Она печально вздохнула.

   — А мой муж занимает какие-то высокие должности, может быть, он честный и хороший человек, я не знаю, что он делает там, как служит, я знаю только, что он лакей... Cher maitre, а вы не вернётесь к ней?

   — К кому?

   — К Мисюсь. Не надо. К прошлому нельзя возвращаться. Его уже нет.

VI

По-своему предупредил его и великий человек — приехав с Сувориным в Москву, они были приняты Толстым в его доме в Хамовниках. Сначала других гостей не было, Софья Андреевна, Татьяна и Мария встретили радушно, он заметил, что Татьяна Львовна даже несколько смутилась. Лев Николаевич расспрашивал о литературных и театральных делах, Суворин рассказал о постановке «Принцессы Грёзы»:

   — Успех был, но он меня не радует — дурацкая пьеса. Представьте, Лев Николаевич: какой-то дурак на каком-то дурацком корабле ищет какую-то дуру, от которой ему ничего не надо — лишь умереть у её ног...

Толстой смеялся, Чехов серьёзно сказал:





   — Много читал я ваших, Алексей Сергеевич, статей о театре и рецензий, но эта рецензия, которую мы сейчас услышали, — самая блестящая.

Далее Толстой резко обругал декадентов, а заодно и всю интеллигенцию.

   — Это паразитная вошь на народном теле, — сказал он, — и её ещё утешают литературой. Да и литература такая, что и хорошего слова не найдёшь. Вот умер Верлен. О мёртвом плохо не говорят, но что можно сказать хорошего о человеке, который всегда был пьян, писал стихи в пьяном состоянии для таких же пьяных и умер от пьянства.

   — О твоём друге, покойном Ге[63], тоже ничего хорошего не скажешь, — вдруг высказалась Софья Андреевна. — Написал ужасное «Распятие». Христос, наш Спаситель, изображён так, что вызывает страх и отвращение.

   — Ты не права, Соня, — возразил Толстой. — Художник — человек своего времени, и Николай написал такого Христа, который нужен нам всем сегодня. Его картина напоминает, что все мы своими мерзкими делами снова и снова распинаем Христа.

Как раз к этому разговору пришёл профессор Чичерин, такой же старый и такой же упрямый, как Лев Николаевич, и немедленно поддержал Софью Андреевну.
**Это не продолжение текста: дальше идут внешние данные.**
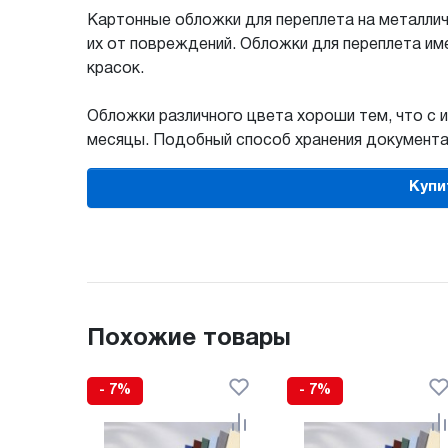
Картонные обложки для переплета на металли
их от повреждений. Обложки для переплета им
красок.
Обложки различного цвета хороши тем, что с 
месяцы. Подобный способ хранения документац
Купи
Похожие товары
- 7%
- 7%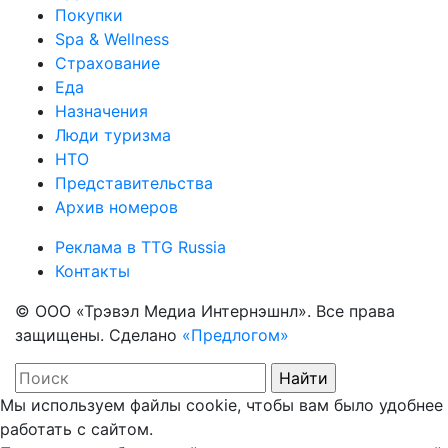
Покупки
Spa & Wellness
Страхование
Еда
Назначения
Люди туризма
НТО
Представительства
Архив номеров
Реклама в TTG Russia
Контакты
© ООО «Трэвэл Медиа Интернэшнл». Все права
защищены. Сделано
«Предлогом»
Мы используем файлы cookie, чтобы вам было удобнее
работать с сайтом.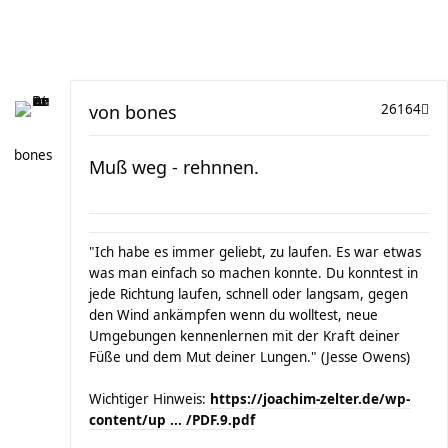
von
bones
26164
bones
Muß weg - rehnnen.
"Ich habe es immer geliebt, zu laufen. Es war etwas
was man einfach so machen konnte. Du konntest in
jede Richtung laufen, schnell oder langsam, gegen
den Wind ankämpfen wenn du wolltest, neue
Umgebungen kennenlernen mit der Kraft deiner
Füße und dem Mut deiner Lungen." (Jesse Owens)
Wichtiger Hinweis:
https://joachim-zelter.de/wp-
content/up ... /PDF.9.pdf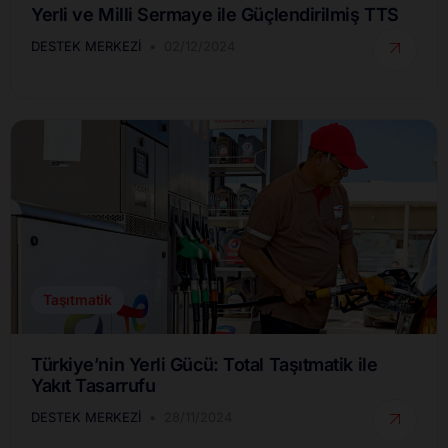
Yerli ve Milli Sermaye ile Güçlendirilmiş TTS
DESTEK MERKEZI
02/12/2024
Taşıtmatik
Türkiye’nin Yerli Gücü: Total Taşıtmatik ile
Yakıt Tasarrufu
DESTEK MERKEZI
28/11/2024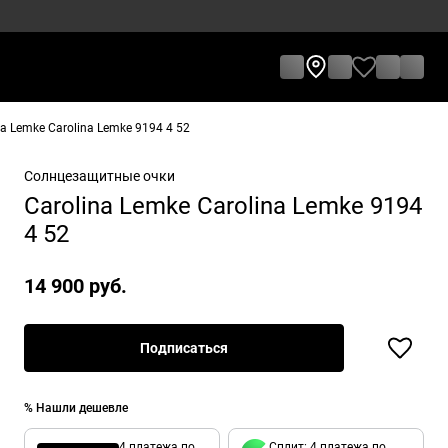
 Lemke Carolina Lemke 9194 4 52
Солнцезащитные очки
Carolina Lemke Carolina Lemke 9194
4 52
14 900 руб.
Подписаться
% Нашли дешевле
4 платежа по
Сплит: 4 платежа по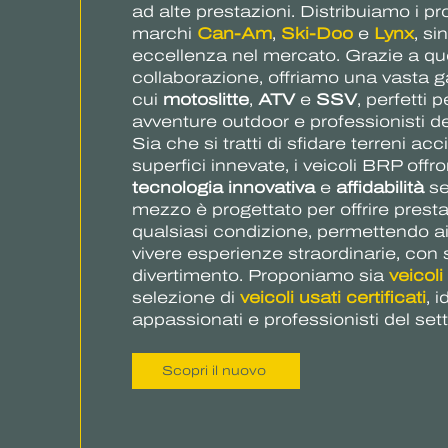
ad alte prestazioni. Distribuiamo i pr
marchi
Can-Am
,
Ski-Doo
e
Lynx
, si
eccellenza nel mercato. Grazie a qu
collaborazione, offriamo una vasta g
cui
motoslitte
,
ATV
e
SSV
, perfetti 
avventure outdoor e professionisti de
Sia che si tratti di sfidare terreni acc
superfici innevate, i veicoli BRP off
tecnologia innovativa
e
affidabilità
se
mezzo è progettato per offrire presta
qualsiasi condizione, permettendo ai n
vivere esperienze straordinarie, con
divertimento. Proponiamo sia
veicoli
selezione di
veicoli usati certificati
, i
appassionati e professionisti del sett
Scopri il nuovo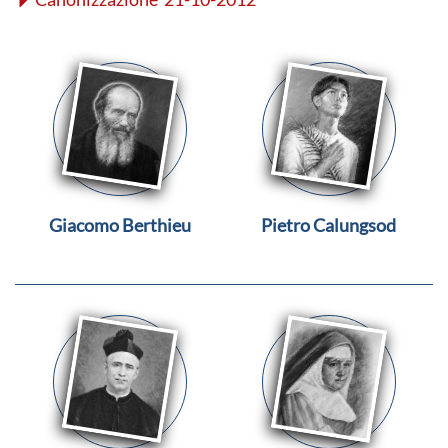
Giacomo Berthieu
Pietro Calungsod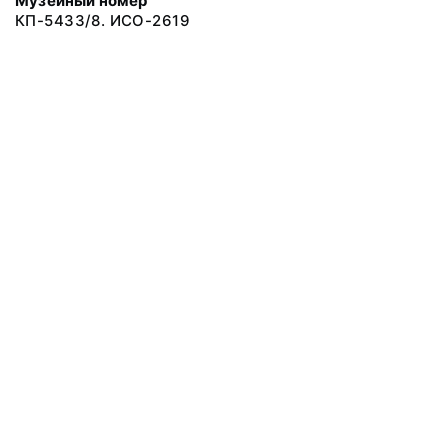
Музейный номер
КП-5433/8. ИСО-2619
© 2019 Сахалинский Областной Краеведческий Музей
Все права защищены.
Условия использования материалов сайта
Отправить сообщение
Сообщение об ошибке
Перейти на сайт музея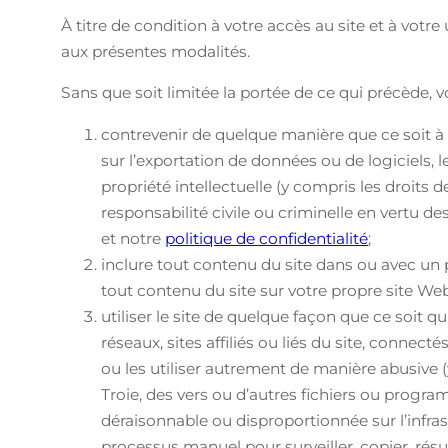
À titre de condition à votre accès au site et à votre
aux présentes modalités.
Sans que soit limitée la portée de ce qui précède, 
contrevenir de quelque manière que ce soit à u
sur l’exportation de données ou de logiciels, 
propriété intellectuelle (y compris les droits 
responsabilité civile ou criminelle en vertu d
et notre
politique de confidentialité
;
inclure tout contenu du site dans ou avec un 
tout contenu du site sur votre propre site Web
utiliser le site de quelque façon que ce soit 
réseaux, sites affiliés ou liés du site, connec
ou les utiliser autrement de manière abusive 
Troie, des vers ou d’autres fichiers ou prog
déraisonnable ou disproportionnée sur l’infra
processus manuel pour surveiller, copier, résum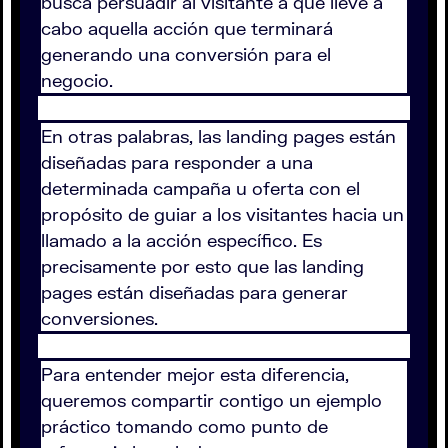
busca persuadir al visitante a que lleve a
cabo aquella acción que terminará
generando una conversión para el
negocio.
En otras palabras, las landing pages están
diseñadas para responder a una
determinada campaña u oferta con el
propósito de guiar a los visitantes hacia un
llamado a la acción específico. Es
precisamente por esto que las landing
pages están diseñadas para generar
conversiones.
Para entender mejor esta diferencia,
queremos compartir contigo un ejemplo
práctico tomando como punto de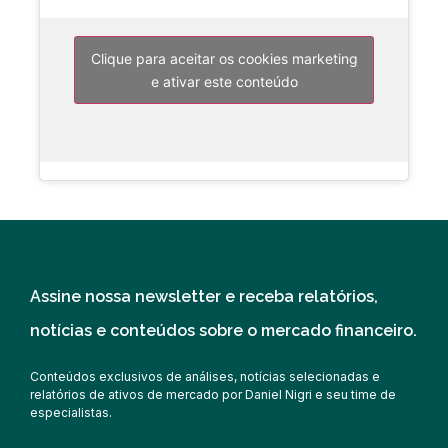
Clique para aceitar os cookies marketing
e ativar este conteúdo
Assine nossa newsletter e receba relatórios,
notícias e conteúdos sobre o mercado financeiro.
Conteúdos exclusivos de análises, notícias selecionadas e
relatórios de ativos de mercado por Daniel Nigri e seu time de
especialistas.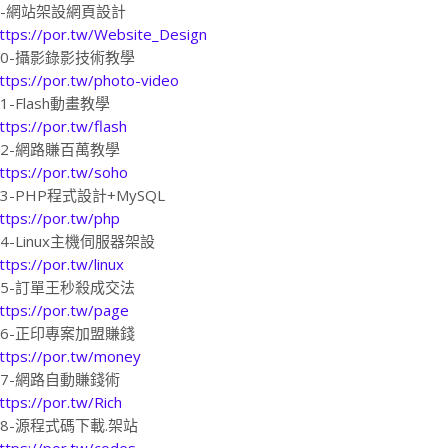
9-網站架設網頁設計
ttps://por.tw/Website_Design
10-攝影錄影技術教學
ttps://por.tw/photo-video
11-Flash動畫教學
ttps://por.tw/flash
12-網路賺百萬教學
ttps://por.tw/soho
13-PHP程式設計+MySQL
ttps://por.tw/php
14-Linux主機伺服器架設
ttps://por.tw/linux
15-訂單王秒殺成交法
ttps://por.tw/page
16-正印專案加盟賺錢
ttps://por.tw/money
17-網路自動賺錢術
ttps://por.tw/Rich
18-源程式碼下載.架站
ttps://por.tw/codes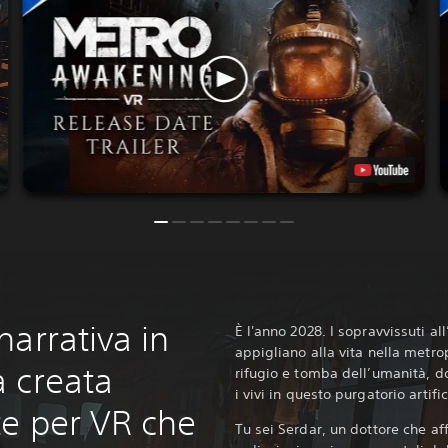
arrativa in
È l'anno 2028. I sopravvissuti a
appigliano alla vita nella metro
 creata
rifugio e tomba dell’umanità, d
i vivi in questo purgatorio artific
e per VR che
Tu sei Serdar, un dottore che affr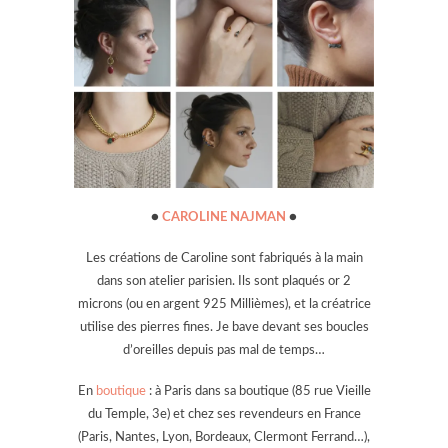
●
CAROLINE NAJMAN
●
Les créations de Caroline sont fabriqués à la main
dans son atelier parisien. Ils sont plaqués or 2
microns (ou en argent 925 Millièmes), et la créatrice
utilise des pierres fines. Je bave devant ses boucles
d’oreilles depuis pas mal de temps…
En
boutique
: à Paris dans sa boutique (85 rue Vieille
du Temple, 3e) et chez ses revendeurs en France
(Paris, Nantes, Lyon, Bordeaux, Clermont Ferrand…),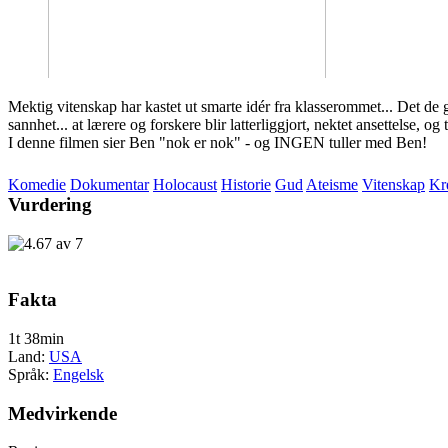
Mektig vitenskap har kastet ut smarte idér fra klasserommet... Det de g
sannhet... at lærere og forskere blir latterliggjort, nektet ansettelse, og
I denne filmen sier Ben "nok er nok" - og INGEN tuller med Ben!
Komedie
Dokumentar
Holocaust
Historie
Gud
Ateisme
Vitenskap
Kr
Vurdering
Fakta
1t 38min
Land:
USA
Språk:
Engelsk
Medvirkende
   — А вот Рафаэль... — сказала она.

   — Да, Рафаэль, — подтвердил профессор, и возник горячий спор, заставивший Толстого весьма сильно раздражиться.

Суворин внимательно слушал спорящих, разумеется, для того, чтобы записать для истории в свой дневник. Татьяна и Мария раскладывали пасьянс и занимали Чехова литературным разговором.

   — Мы читали и «Убийство», и «Ариадну», и «Анну на шее», — говорила Мария. — Всё очень интересно. А большие вещи вы пишете? Роман?

   — Роман у меня не получается. Есть собаки большие и есть маленькие, каждая лает по-своему. Я маленькая собака.

   — Лучше вас никого нет в литературе, — сказала Татьяна и вновь несколько смутилась. — Я всё ваше перечитываю по нескольку раз. И «Ариадну» перечитывала...

Она замолчала и посмотрела на сестру — та заинтересовалась громкими голосами спорящих.

   — Да пойми ты наконец, — громогласно возмущался Лев Николаевич непонятливостью жены, — что нельзя сегодня изображать исторических лиц так, как их изображали триста лет назад...

   — Вам понравилась «Ариадна»? — заинтересовался автор злого рассказа.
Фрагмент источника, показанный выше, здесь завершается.